Recorded data:
━━━

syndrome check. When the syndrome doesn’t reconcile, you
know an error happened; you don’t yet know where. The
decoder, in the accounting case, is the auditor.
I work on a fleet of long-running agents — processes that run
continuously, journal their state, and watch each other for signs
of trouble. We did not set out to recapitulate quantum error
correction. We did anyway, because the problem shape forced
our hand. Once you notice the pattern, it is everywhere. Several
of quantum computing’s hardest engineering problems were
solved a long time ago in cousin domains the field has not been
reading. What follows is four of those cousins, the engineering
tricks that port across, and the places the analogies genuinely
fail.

━━━

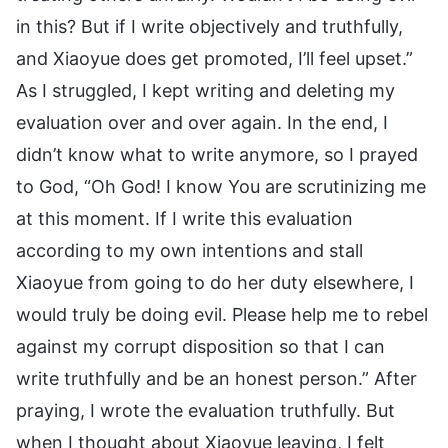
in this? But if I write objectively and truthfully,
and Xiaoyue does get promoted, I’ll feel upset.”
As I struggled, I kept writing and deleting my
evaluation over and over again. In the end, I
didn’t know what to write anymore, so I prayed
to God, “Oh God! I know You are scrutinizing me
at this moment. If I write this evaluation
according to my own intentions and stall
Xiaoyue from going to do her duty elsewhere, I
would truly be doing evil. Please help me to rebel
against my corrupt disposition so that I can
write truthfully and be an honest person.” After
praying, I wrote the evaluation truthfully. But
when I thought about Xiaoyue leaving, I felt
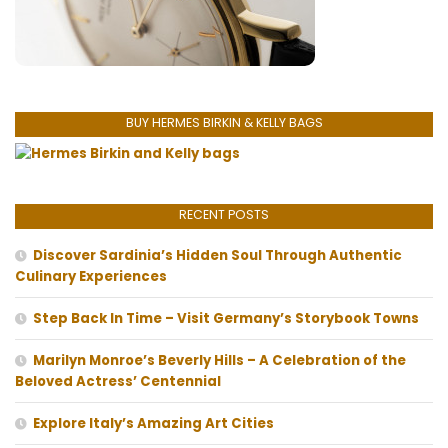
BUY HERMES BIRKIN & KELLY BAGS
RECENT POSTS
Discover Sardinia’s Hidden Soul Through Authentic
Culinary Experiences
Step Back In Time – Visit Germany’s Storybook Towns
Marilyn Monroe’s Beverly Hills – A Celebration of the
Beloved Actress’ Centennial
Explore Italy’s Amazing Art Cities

━━━

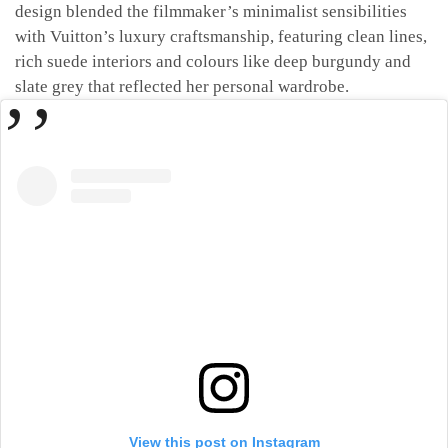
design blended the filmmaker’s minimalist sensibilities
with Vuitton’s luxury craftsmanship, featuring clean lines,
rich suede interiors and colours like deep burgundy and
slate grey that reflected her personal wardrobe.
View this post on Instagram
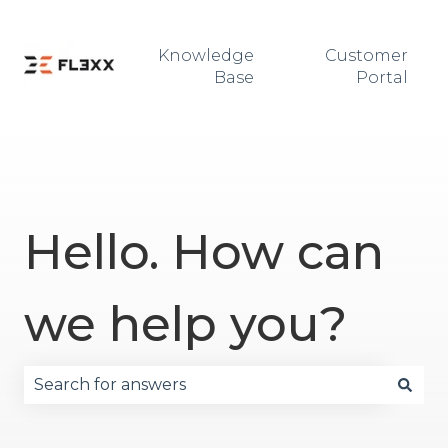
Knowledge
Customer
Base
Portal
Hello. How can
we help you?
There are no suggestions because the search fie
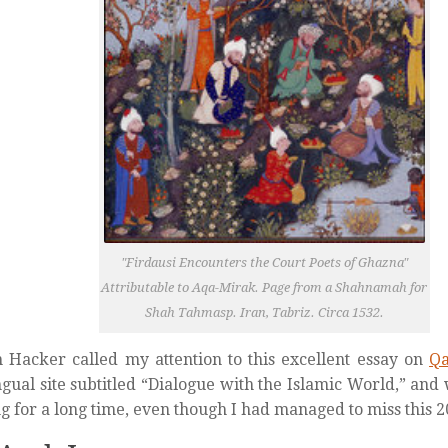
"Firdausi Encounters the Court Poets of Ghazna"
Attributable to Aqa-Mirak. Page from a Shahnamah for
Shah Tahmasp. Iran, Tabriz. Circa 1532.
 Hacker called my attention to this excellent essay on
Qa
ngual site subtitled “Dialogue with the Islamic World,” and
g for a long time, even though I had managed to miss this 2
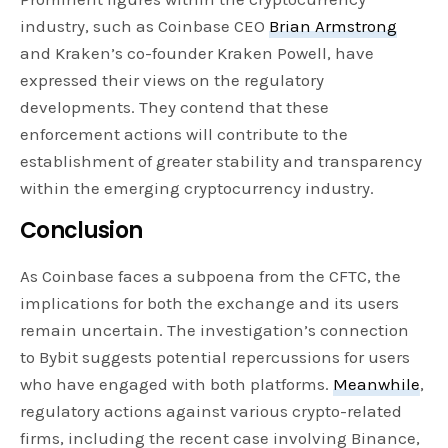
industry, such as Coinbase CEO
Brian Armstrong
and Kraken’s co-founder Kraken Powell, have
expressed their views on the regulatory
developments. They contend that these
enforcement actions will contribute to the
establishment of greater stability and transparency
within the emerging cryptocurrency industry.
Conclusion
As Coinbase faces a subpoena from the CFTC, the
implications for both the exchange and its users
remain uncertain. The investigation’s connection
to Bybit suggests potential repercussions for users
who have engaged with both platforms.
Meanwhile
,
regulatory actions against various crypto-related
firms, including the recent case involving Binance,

━━━

Task to carry out: Starting at the line above that has "Xiaoyue from going" and ending at the line that has "Explore Italy’s Amazing Art Cities", copy each line exactly, leaving the pictures out and adding nothing.

Task output:
Xiaoyue from going to do her duty elsewhere, I
would truly be doing evil. Please help me to rebel
against my corrupt disposition so that I can
write truthfully and be an honest person.” After
praying, I wrote the evaluation truthfully. But
when I thought about Xiaoyue leaving, I felt
BUY HERMES BIRKIN & KELLY BAGS
RECENT POSTS
Discover Sardinia’s Hidden Soul Through Authentic
Culinary Experiences
Step Back In Time – Visit Germany’s Storybook Towns
Marilyn Monroe’s Beverly Hills – A Celebration of the
Beloved Actress’ Centennial
Explore Italy’s Amazing Art Cities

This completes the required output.